To evaluate the performance of Nebula, LOO validations were conducted in which each of the 118,959 HLA-peptide binding data was left out for prediction by the network constructed from the rest of the 118,958 binding data points. The results were plotted as a ROC curve shown in Figure 5a. AUC was calculated to be 0.868. The sensitivity, specificity and accuracy are 70.8%, 88.7% and 81.6%, respectively.

Figure 5
figure 5

HLA-peptide binding prediction performance. The comparison of ROC curves of leave-one-out validations were plotted for Nebula (a) and NBI (b). The sensitivity, specificity, accuracy and AUC values were plotted for the 100 iterations of two-fold cross-validations (c).

As a comparison, the performance of NBI for predicting HLA-peptide binding in the same dataset was evaluated using the same LOO validations.
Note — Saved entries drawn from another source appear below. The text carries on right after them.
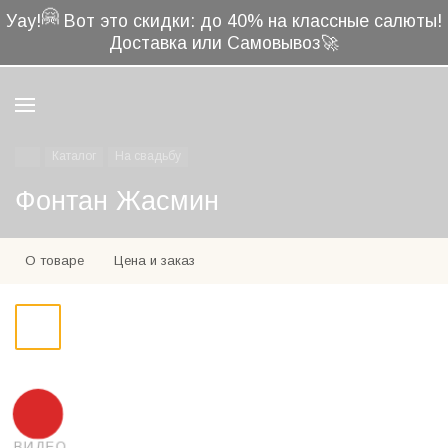
🤗
Уау!
Вот это скидки: до 40% на классные салюты!
Доставка или Самовывоз🚀
Каталог
На свадьбу
Фонтан Жасмин
О товаре
Цена и заказ
ВИДЕО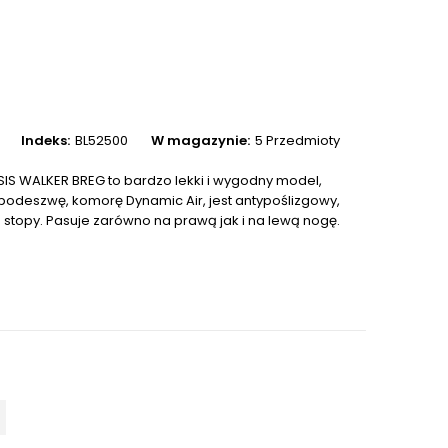
Indeks:
BL52500
W magazynie:
5 Przedmioty
SIS WALKER BREG to bardzo lekki i wygodny model,
podeszwę, komorę Dynamic Air, jest antypoślizgowy,
 stopy. Pasuje zarówno na prawą jak i na lewą nogę.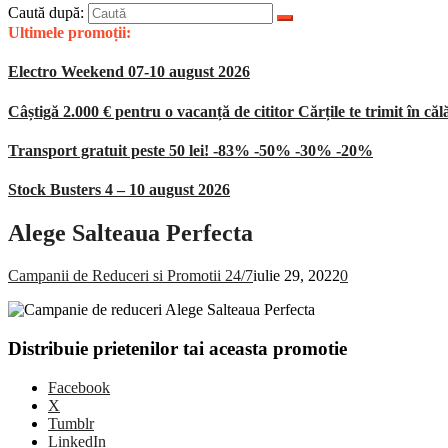
Caută după:
Ultimele promoții:
Electro Weekend 07-10 august 2026
Câștigă 2.000 € pentru o vacanță de cititor Cărțile te trimit în căl
Transport gratuit peste 50 lei! -83% -50% -30% -20%
Stock Busters 4 – 10 august 2026
Alege Salteaua Perfecta
Campanii de Reduceri si Promotii 24/7
iulie 29, 2022
0
Distribuie prietenilor tai aceasta promotie
Facebook
X
Tumblr
LinkedIn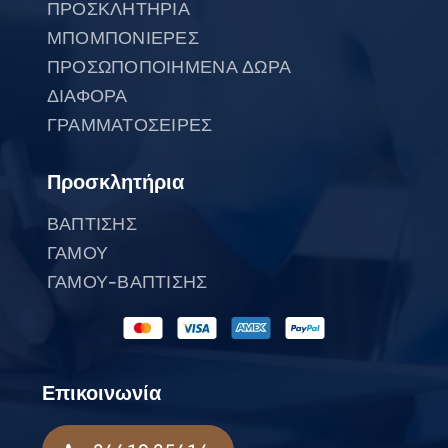
ΠΡΟΣΚΛΗΤΗΡΙΑ
ΜΠΟΜΠΟΝΙΕΡΕΣ
ΠΡΟΣΩΠΟΠΟΙΗΜΕΝΑ ΔΩΡΑ
ΔΙΑΦΟΡΑ
ΓΡΑΜΜΑΤΟΣΕΙΡΕΣ
Προσκλητήρια
ΒΑΠΤΙΣΗΣ
ΓΑΜΟΥ
ΓΑΜΟΥ-ΒΑΠΤΙΣΗΣ
Επικοινωνία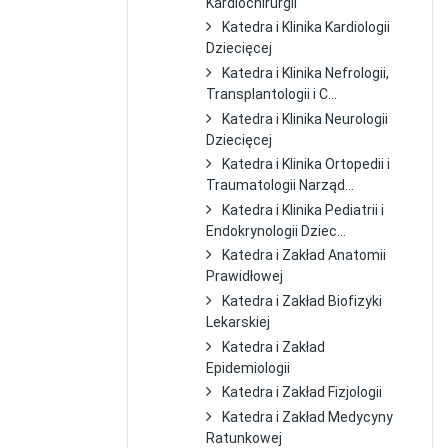
Kardiochirurgii
Katedra i Klinika Kardiologii
Dziecięcej
Katedra i Klinika Nefrologii,
Transplantologii i C...
Katedra i Klinika Neurologii
Dziecięcej
Katedra i Klinika Ortopedii i
Traumatologii Narząd...
Katedra i Klinika Pediatrii i
Endokrynologii Dziec...
Katedra i Zakład Anatomii
Prawidłowej
Katedra i Zakład Biofizyki
Lekarskiej
Katedra i Zakład
Epidemiologii
Katedra i Zakład Fizjologii
Katedra i Zakład Medycyny
Ratunkowej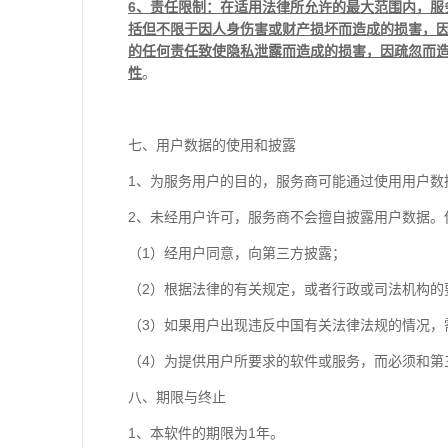
6
、责任限制：在适用法律所允许的最大范围内，服
括但不限于因人身伤害或财产损坏而造成的损害，因
的任何责任致使隐私泄露而造成的损害，因疏忽而造
性
。
七、用户数据的使用和披露
1、为服务用户的目的，服务商可能通过使用用户数
2、未经用户许可，服务商不会擅自披露用户数据。
（1）经用户同意，向第三方披露；
（2）根据法律的有关规定，或者行政或司法机构的
（3）如果用户出现违反中国有关法律法规的情况，
（4）为提供用户所要求的软件或服务，而必须和第
八、期限与终止
1、本软件的期限为1年。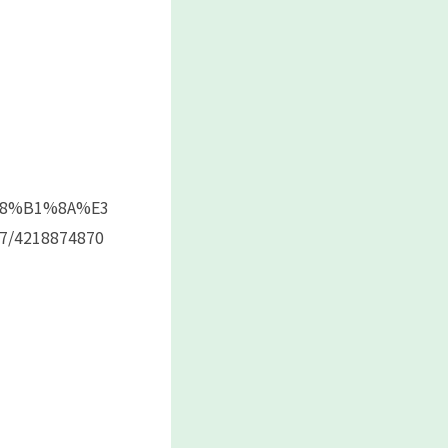
%E8%B1%8A%E3
4218874870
The results were given in Figure 5b, with a lower AUC of 0.799. The sensitivity, specificity and accuracy are 33.2%, 94.4% and 68.1%, respectively. The results indicated that Nebula generally outperformed NBI and holds a promising application in analyzing big and sparse datasets such the HLA-peptide binding dataset used in this study.

In order to reduce the potential over-fitting from the LOO validations, we conducted 100 iterations of two-fold cross-validations for Nebula. The results were shown in Figure 5c. The sensitivity, specificity, accuracy and AUC values are 69.2% ± 0.2%, 86.3% ± 0.2%, 79.5% ± 0.1% and 0.830 ± 0.001, respectively, slight lower than the LOO validations as expected, indicating over-fitting is not a big concern for Nebula.
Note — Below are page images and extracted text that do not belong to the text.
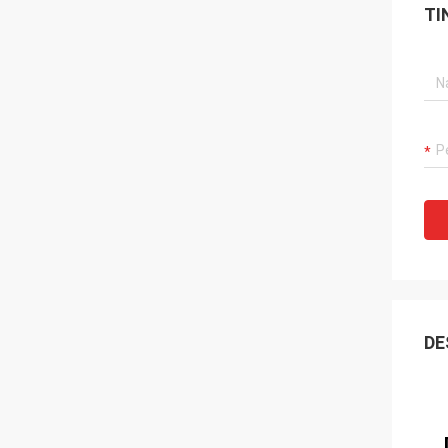
TI
DE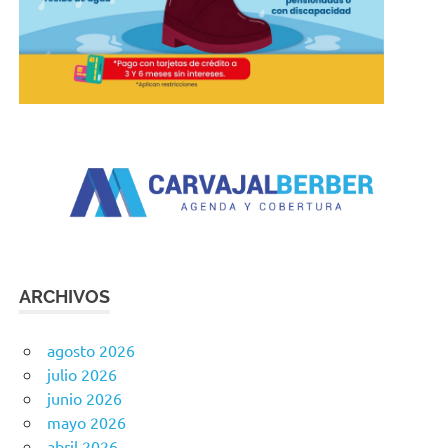
ARCHIVOS
agosto 2026
julio 2026
junio 2026
mayo 2026
abril 2026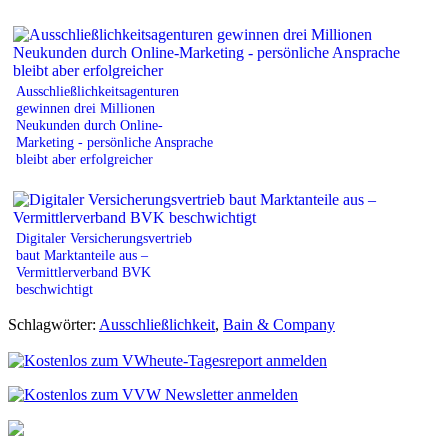
Ausschließlichkeitsagenturen
gewinnen drei Millionen
Neukunden durch Online-
Marketing - persönliche Ansprache
bleibt aber erfolgreicher
Digitaler Versicherungsvertrieb
baut Marktanteile aus –
Vermittlerverband BVK
beschwichtigt
Schlagwörter:
Ausschließlichkeit
,
Bain & Company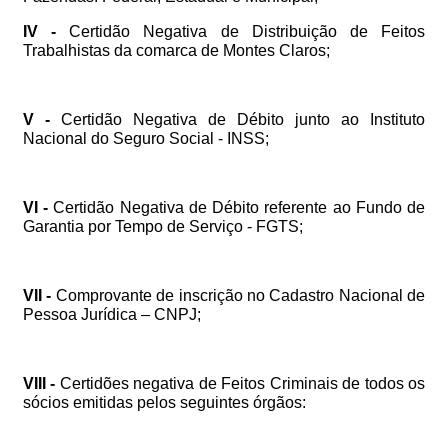
IV
-
Certidão
Negativa
de
Distribuição
de
Feitos
Trabalhistas
da
comarca
de
Montes
Claros;
V
-
Certidão
Negativa
de
Débito
junto
ao
Instituto
Nacional
do
Seguro
Social
-
INSS;
VI
-
Certidão
Negativa
de
Débito
referente
ao
Fundo
de
Garantia
por
Tempo
de
Serviço
-
FGTS;
VII
-
Comprovante
de
inscrição
no
Cadastro
Nacional
de
Pessoa
Jurídica
–
CNPJ;
VIII
-
Certidões
negativa
de
Feitos
Criminais
de
todos
os
sócios
emitidas
pelos
seguintes
órgãos: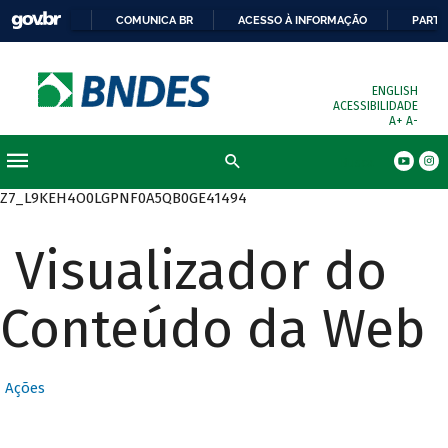
COMUNICA BR
ACESSO À INFORMAÇÃO
PARTI
ENGLISH
ACESSIBILIDADE
A+
A-
Busca
Z7_L9KEH4O0LGPNF0A5QB0GE41494
Visualizador do
Conteúdo da Web
Ações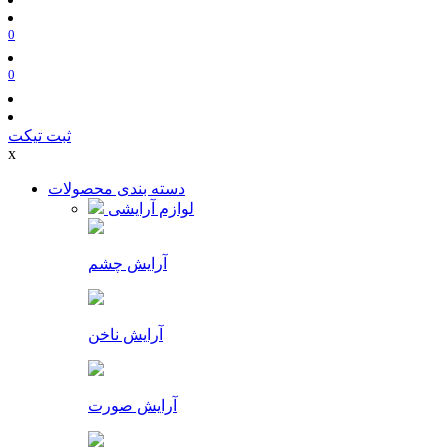
0
0
ثبت تیکت
x
دسته بندی محصولات
لوازم آرایشی
آرایش چشم
آرایش ناخن
آرایش صورت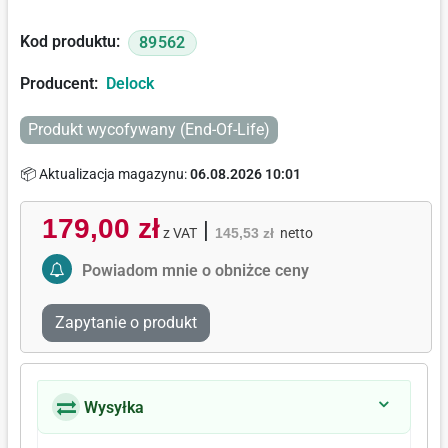
Kod produktu:
89562
Producent:
Delock
Produkt wycofywany (End-Of-Life)
📦 Aktualizacja magazynu:
06.08.2026 10:01
179,00 zł
|
z VAT
145,53 zł
netto
Activate Price Alert
Powiadom mnie o obniżce ceny
Zapytanie o produkt
Wysyłka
Machine learning methods such as artificial neuron network (ANN) [37] and support vector machine (SVM) [38] were used for HLA-peptide binding predictions. However, most conventional machine learning methods have been applied for a limited number of HLAs and peptides of specific lengths because they require a large enough amount of data to train a reliable prediction model. Moreover, the independent variables used in most reported HLA-peptide binding prediction models were derived from peptides with a fixed length unless an extra process [39] was implemented to process peptides with different lengths. As demonstrated by the results, Nebula not only achieved good prediction accuracy, but also does not require a large amount of experimental data for an HLA allele or a fixed length for peptides.

Conclusions

We identified nine modules in the HLA-peptide binding network using the fast greedy modularity optimization algorithm. The modules showed distinct distributions and properties for both peptides and HLAs across the modules, indicating network analysis is a promising approach to understand structures and characteristics of big and sparse data. We developed Nebula for prediction based on network analysis and used HLA-peptide binding dataset as a case study to demonstrate it is reliable and practicable for big data analysis. Our results suggest that the network analysis methods such as Nebula are applicable and effective to interpret and predict large and sparse datasets such as the HLA-peptide binding dataset used in this study. We showed such methods could accurately predict HLA-peptide binding that, in turn, could improve predictions of HLA related ADRs to better implement precision medicine.

Disclaimer

The findings and conclusions in this article have not been formally disseminated by the US Food and Drug Administration (FDA) and should not be construed to represent the FDA determination or policy.